Now I know just enough to be dangerous. I'm like Paul Blart, Mall Cop. I can't keep up with the "real" experts, but I can finagle my way through a discussion on what positions the Vikings need help with, and why a touchdown didn't count since someone's foot was just outside the line.

But I often ask ridiculous questions, mostly to annoy Paul, but sometimes I just don't get things. Like why it's not OK to have a forward pass beyond the line of scrimmage? Why not just do anything you can to get the ball to the end zone? And if there's a red zone, why isn't there a green zone or a yellow zone? And why don't more teams use the flea flicker? I LOVE the flea flicker.

Anyway, a few years ago, Paul joined some of his cousins, uncles and brothers in a pool for NFL games. They pick who will win each game, and then the tiebreaker is done by guessing the combined score of the Monday night game. There's probably a clearer way to explain it, but again, I'm not a sports junkie like Paul.

Anyway, Paul didn't do well in the pool at first. He lost a lot. And he's a sports writer. He should know more about this stuff than his lay relatives, right? [Editor's note: I covered mostly high school sports. That does not qualify one as an NFL expert, despite what my relatives think.]

One weekend I got mad he was losing and said I'd help. He was pretty desperate and let me. He did better. He didn't win, but he improved. He asked me to help the next weekend, and the next. Now we do the picks together, and we have little rituals that go along with it. I don't buy the ritual thing, but I play along. Greasing the wheels, you know.
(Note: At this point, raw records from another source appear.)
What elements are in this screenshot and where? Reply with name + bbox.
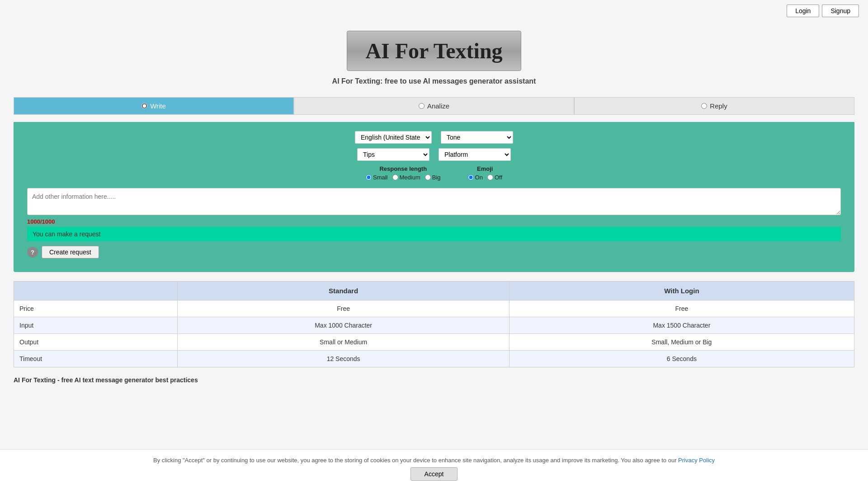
login-button[interactable]: Login (787, 5, 819, 17)
signup-button[interactable]: Signup (822, 5, 859, 17)
status-bar: You can make a request (27, 227, 841, 241)
create-request-button[interactable]: Create request (42, 246, 99, 258)
tab-write[interactable]: Write (14, 97, 294, 115)
size-big-text: Big (432, 174, 441, 181)
options-row: Response length Small Medium Big Emoji (27, 165, 841, 181)
emoji-off-radio[interactable] (487, 174, 493, 180)
response-length-radios: Small Medium Big (366, 174, 441, 181)
emoji-on-text: On (475, 174, 483, 181)
tab-reply[interactable]: Reply (574, 97, 854, 115)
tab-reply-label: Reply (710, 102, 727, 110)
pricing-row: Output Small or Medium Small, Medium or … (14, 334, 854, 351)
message-input[interactable] (27, 188, 841, 215)
pricing-login-2: Small, Medium or Big (509, 334, 854, 351)
emoji-off-label: Off (487, 174, 502, 181)
tab-analize-radio[interactable] (419, 103, 425, 109)
pricing-standard-3: 12 Seconds (178, 351, 509, 367)
emoji-on-label: On (468, 174, 483, 181)
pricing-section: Standard With Login Price Free Free Inpu… (14, 281, 854, 367)
size-big-radio[interactable] (425, 174, 431, 180)
controls-row-2: Tips Questions Compliments Platform SMS … (27, 148, 841, 161)
pricing-feature-1: Input (14, 317, 178, 334)
emoji-label: Emoji (477, 165, 493, 172)
emoji-radios: On Off (468, 174, 502, 181)
size-small-radio[interactable] (366, 174, 372, 180)
emoji-group: Emoji On Off (468, 165, 502, 181)
platform-select[interactable]: Platform SMS WhatsApp Telegram (439, 148, 511, 161)
pricing-table: Standard With Login Price Free Free Inpu… (14, 281, 854, 367)
size-small-label: Small (366, 174, 388, 181)
pricing-row: Timeout 12 Seconds 6 Seconds (14, 351, 854, 367)
pricing-feature-2: Output (14, 334, 178, 351)
tab-analize-label: Analize (427, 102, 449, 110)
mode-tabs: Write Analize Reply (14, 97, 854, 115)
language-select[interactable]: English (United State (355, 131, 432, 144)
logo-section: AI For Texting AI For Texting: free to u… (0, 22, 868, 90)
pricing-feature-0: Price (14, 300, 178, 317)
size-small-text: Small (373, 174, 388, 181)
pricing-col-feature (14, 282, 178, 300)
size-medium-label: Medium (392, 174, 420, 181)
emoji-on-radio[interactable] (468, 174, 474, 180)
tab-write-label: Write (150, 102, 166, 110)
logo-box: AI For Texting (347, 31, 521, 71)
size-medium-radio[interactable] (392, 174, 398, 180)
pricing-login-1: Max 1500 Character (509, 317, 854, 334)
char-counter: 1000/1000 (27, 218, 841, 225)
header-bar: Login Signup (0, 0, 868, 22)
bottom-controls: ? Create request (27, 246, 841, 258)
best-practices: AI For Texting - free AI text message ge… (14, 376, 854, 384)
size-big-label: Big (425, 174, 441, 181)
tab-reply-radio[interactable] (701, 103, 707, 109)
pricing-col-login: With Login (509, 282, 854, 300)
pricing-standard-1: Max 1000 Character (178, 317, 509, 334)
size-medium-text: Medium (400, 174, 420, 181)
pricing-login-3: 6 Seconds (509, 351, 854, 367)
controls-row-1: English (United State Tone Formal Casual… (27, 131, 841, 144)
pricing-login-0: Free (509, 300, 854, 317)
tab-analize[interactable]: Analize (294, 97, 574, 115)
tab-write-radio[interactable] (142, 103, 147, 109)
main-content: English (United State Tone Formal Casual… (14, 122, 854, 272)
response-length-group: Response length Small Medium Big (366, 165, 441, 181)
pricing-standard-0: Free (178, 300, 509, 317)
emoji-off-text: Off (495, 174, 502, 181)
topic-select[interactable]: Tips Questions Compliments (357, 148, 429, 161)
pricing-col-standard: Standard (178, 282, 509, 300)
pricing-row: Price Free Free (14, 300, 854, 317)
pricing-feature-3: Timeout (14, 351, 178, 367)
app-title: AI For Texting (365, 38, 502, 63)
tone-select[interactable]: Tone Formal Casual Friendly (441, 131, 513, 144)
response-length-label: Response length (379, 165, 427, 172)
pricing-row: Input Max 1000 Character Max 1500 Charac… (14, 317, 854, 334)
app-subtitle: AI For Texting: free to use AI messages … (332, 77, 536, 85)
pricing-standard-2: Small or Medium (178, 334, 509, 351)
help-button[interactable]: ? (27, 247, 38, 258)
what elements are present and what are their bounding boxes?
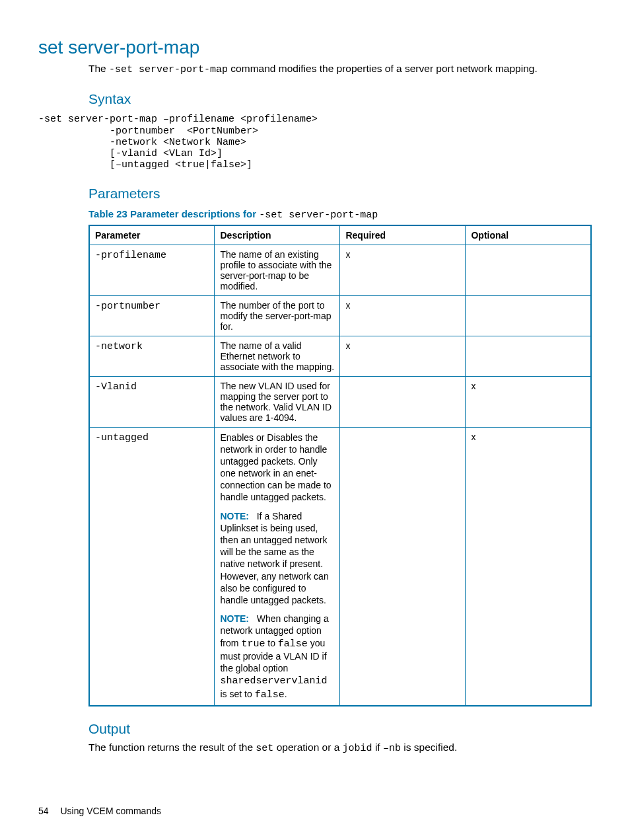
intro-code: -set server-port-map <box>109 64 228 75</box>
footer-text: Using VCEM commands <box>60 806 161 816</box>
param-desc: The name of a valid Ethernet network to … <box>215 336 340 376</box>
param-required <box>340 376 466 427</box>
output-text-mid2: if <box>372 742 383 753</box>
page-container: set server-port-map The -set server-port… <box>0 0 630 840</box>
untagged-note1: NOTE: If a Shared Uplinkset is being use… <box>220 510 334 607</box>
table-caption-label: Table 23 Parameter descriptions for <box>88 208 256 219</box>
syntax-heading: Syntax <box>88 91 592 107</box>
note-label: NOTE: <box>220 511 249 521</box>
note2-code4: false <box>255 689 285 701</box>
param-optional: x <box>466 427 591 706</box>
output-code3: –nb <box>383 743 401 754</box>
output-text-post: is specified. <box>401 742 457 753</box>
param-optional <box>466 336 591 376</box>
output-text-pre: The function returns the result of the <box>88 742 256 753</box>
table-row: -profilename The name of an existing pro… <box>89 245 591 295</box>
table-row: -portnumber The number of the port to mo… <box>89 295 591 336</box>
note2-post3: . <box>285 689 287 699</box>
note-label: NOTE: <box>220 613 249 624</box>
table-header-row: Parameter Description Required Optional <box>89 225 591 245</box>
param-required <box>340 427 466 706</box>
intro-block: The -set server-port-map command modifie… <box>88 62 592 107</box>
output-heading: Output <box>88 721 592 737</box>
intro-paragraph: The -set server-port-map command modifie… <box>88 62 592 77</box>
param-desc: The number of the port to modify the ser… <box>215 295 340 336</box>
note2-mid: to <box>265 638 277 648</box>
th-required: Required <box>340 225 466 245</box>
note2-post2: is set to <box>220 689 254 699</box>
param-optional: x <box>466 376 591 427</box>
table-caption: Table 23 Parameter descriptions for -set… <box>88 208 592 221</box>
page-title: set server-port-map <box>38 37 592 58</box>
th-description: Description <box>215 225 340 245</box>
param-required: x <box>340 336 466 376</box>
output-paragraph: The function returns the result of the s… <box>88 741 592 755</box>
param-name: -portnumber <box>95 301 160 312</box>
param-required: x <box>340 245 466 295</box>
note1-text: If a Shared Uplinkset is being used, the… <box>220 511 328 605</box>
param-name: -profilename <box>95 250 166 261</box>
parameters-table: Parameter Description Required Optional … <box>88 225 592 707</box>
param-desc: The new VLAN ID used for mapping the ser… <box>215 376 340 427</box>
th-parameter: Parameter <box>89 225 215 245</box>
output-code2: jobid <box>343 743 372 754</box>
parameters-block: Parameters Table 23 Parameter descriptio… <box>88 186 592 756</box>
param-desc: The name of an existing profile to assoc… <box>215 245 340 295</box>
table-row: -Vlanid The new VLAN ID used for mapping… <box>89 376 591 427</box>
param-optional <box>466 245 591 295</box>
param-name: -network <box>95 341 143 352</box>
note2-code3: sharedservervlanid <box>220 675 327 687</box>
param-desc-complex: Enables or Disables the network in order… <box>215 427 340 706</box>
param-required: x <box>340 295 466 336</box>
page-footer: 54 Using VCEM commands <box>38 806 161 816</box>
intro-text-post: command modifies the properties of a ser… <box>228 63 538 74</box>
untagged-note2: NOTE: When changing a network untagged o… <box>220 613 334 701</box>
output-code1: set <box>256 743 273 754</box>
output-text-mid1: operation or a <box>273 742 342 753</box>
param-name: -untagged <box>95 432 149 443</box>
param-name: -Vlanid <box>95 381 137 393</box>
note2-code2: false <box>278 638 308 650</box>
param-optional <box>466 295 591 336</box>
page-number: 54 <box>38 806 49 816</box>
table-row: -network The name of a valid Ethernet ne… <box>89 336 591 376</box>
parameters-heading: Parameters <box>88 186 592 202</box>
intro-text-pre: The <box>88 63 109 74</box>
th-optional: Optional <box>466 225 591 245</box>
table-caption-code: -set server-port-map <box>259 210 378 221</box>
note2-code1: true <box>241 638 265 650</box>
syntax-codeblock: -set server-port-map –profilename <profi… <box>38 114 592 171</box>
table-row: -untagged Enables or Disables the networ… <box>89 427 591 706</box>
untagged-desc1: Enables or Disables the network in order… <box>220 432 334 504</box>
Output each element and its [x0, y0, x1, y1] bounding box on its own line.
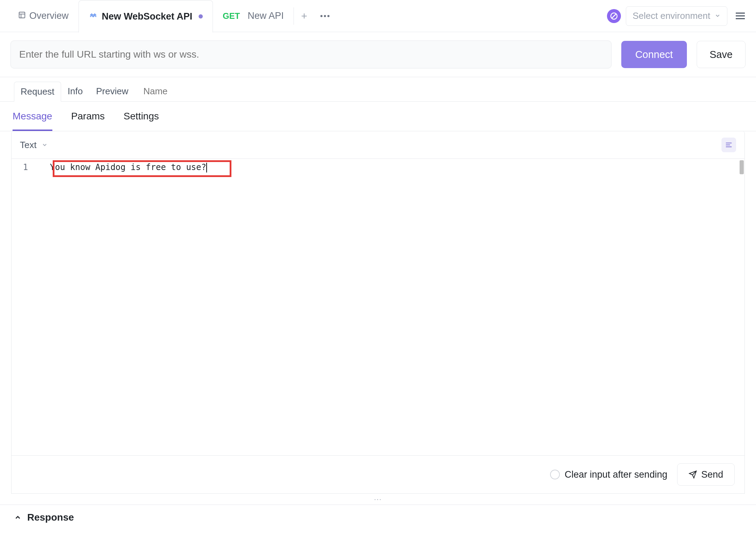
plus-icon: +	[301, 10, 307, 22]
name-input[interactable]	[141, 84, 259, 99]
tab-more-button[interactable]	[314, 15, 335, 17]
resize-handle[interactable]: ···	[0, 494, 756, 505]
response-label: Response	[27, 512, 74, 523]
tab-overview[interactable]: Overview	[8, 0, 79, 32]
svg-point-3	[320, 15, 323, 17]
svg-point-5	[327, 15, 329, 17]
clear-input-checkbox[interactable]: Clear input after sending	[550, 469, 667, 480]
section-tab-preview[interactable]: Preview	[89, 81, 135, 101]
tab-websocket-api[interactable]: New WebSocket API	[79, 0, 213, 32]
content-tabs: Message Params Settings	[0, 102, 756, 131]
svg-line-7	[612, 14, 616, 18]
format-code-button[interactable]	[721, 138, 736, 152]
connect-button[interactable]: Connect	[621, 41, 687, 68]
content-tab-params[interactable]: Params	[71, 111, 105, 131]
send-button[interactable]: Send	[677, 463, 735, 486]
section-tabs: Request Info Preview	[0, 77, 756, 102]
tab-bar: Overview New WebSocket API GET New API +…	[0, 0, 756, 32]
svg-rect-0	[19, 12, 25, 18]
editor-panel: Text 1 You know Apidog is free to use? C…	[11, 131, 745, 494]
url-input[interactable]	[10, 41, 612, 68]
add-tab-button[interactable]: +	[294, 7, 314, 25]
chevron-up-icon	[14, 514, 22, 521]
tab-active-label: New WebSocket API	[102, 11, 193, 22]
unsaved-dot-icon	[199, 14, 203, 19]
svg-point-4	[324, 15, 326, 17]
response-toggle[interactable]: Response	[0, 505, 756, 535]
clear-input-label: Clear input after sending	[565, 469, 667, 480]
chevron-down-icon	[714, 10, 721, 21]
format-select-label: Text	[20, 140, 37, 150]
compass-icon	[610, 12, 618, 20]
ellipsis-icon	[320, 15, 330, 17]
send-button-label: Send	[701, 469, 723, 480]
line-gutter: 1	[12, 159, 39, 172]
editor-header: Text	[12, 131, 744, 159]
websocket-icon	[89, 11, 98, 22]
chevron-down-icon	[42, 140, 48, 150]
tab-new-api-label: New API	[247, 10, 284, 21]
content-tab-settings[interactable]: Settings	[124, 111, 159, 131]
code-line: You know Apidog is free to use?	[50, 162, 207, 172]
env-badge-button[interactable]	[607, 9, 621, 23]
menu-button[interactable]	[733, 10, 748, 22]
section-tab-request[interactable]: Request	[14, 82, 61, 102]
tab-overview-label: Overview	[29, 10, 69, 21]
send-icon	[689, 470, 697, 479]
format-select[interactable]: Text	[20, 140, 48, 150]
format-lines-icon	[725, 141, 733, 149]
text-cursor	[206, 163, 207, 172]
checkbox-icon	[550, 470, 560, 479]
editor-footer: Clear input after sending Send	[12, 455, 744, 493]
environment-select-label: Select environment	[632, 10, 710, 21]
save-button[interactable]: Save	[697, 41, 746, 68]
vertical-scrollbar[interactable]	[740, 160, 744, 174]
tab-new-api[interactable]: GET New API	[213, 0, 294, 32]
code-editor[interactable]: 1 You know Apidog is free to use?	[12, 159, 744, 455]
hamburger-icon	[736, 13, 745, 14]
section-tab-info[interactable]: Info	[61, 81, 89, 101]
environment-select[interactable]: Select environment	[626, 6, 727, 26]
content-tab-message[interactable]: Message	[13, 111, 52, 131]
layout-icon	[18, 10, 26, 21]
method-badge: GET	[223, 11, 240, 21]
url-bar: Connect Save	[0, 32, 756, 77]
Here are some of my quirks about doing these picks. Streaks make me itchy. If a team has been on a streak, it's bound to break. We picked the Lions last week. I knew they were due. And the Colts can't win every game, and neither can the Patriots. No one can. Or they can for a long time, but not forever. And if there's a pick-em, I go for the team with the stronger mascot. A Viking is going to beat down a Patriot. An eagle is going to claw through a raven. See? We look at a lot of things, like point spreads, experts, etc., but who knows?

This brings me to Cincy. For the past few years, Cincy has been nearly impossible to pick. They are listed as favorites, have home-field advantage, and a strong winning record, so we pick them. And they lose. Or, they look terrible the week before, and the spread has them in the gutter, and they're playing away. We don't pick them. They win. Consistently, this happens. We cannot pick them.

This has lead me to start saying, "I hate the Cincy," when it comes time to do the picks. And when we watch the scores come in on Sundays, my constant refrain is, "Hate the Cincy." It's gotten to the point that I dislike anything to do with Cincinnati.

For example, we were watching a baseball game on TV this past summer. Everything the color commentator said annoyed me. He would state the obvious. "Wow, that ball went a long way." Yes, it did. Then he'd spend lots of time talking about his playing days. "When I played ball, I never would have swung at that ball." Who cares? We're watching THIS game, not you. If I wanted to watch what you would do, I'd watch ESPN Classic. As I voiced my displeasure, I asked Paul who this bozo was.

"That's Joe Morgan. He used to play for the Reds," he said, looking up from his laptop.

"Of course he did! I HATE the Cincy!" I exclaimed. Paul was laughing.

I don't care that Cincy had the first professional baseball team, or that the city was the first to license a public television station, or that three U.S. presidents resided there. It's also the home of Pete Rose, and Jerry Springer was its mayor. Those are pretty good reasons to be suspicious of the city.

And I know a tiger could eat a Viking, but only if it made it past the swords, clubs and armor. So there, Cincy. You can be damned, at least until I can make a decent pick and win some of the money back that we keep putting into senseless sports gambling.


  1. Nice hyperlinks. I didn't see them until after Paul had posted this. Evidently Paul has an elevated self-image. But only a little elevated.

  2. I think there is a mistake in this column. I clicked on the word Paul and it was picture of Superman. By the way, what's hyperlink?

  3. It's irony, Wendy. Everybody knows I'm more like Iron Man.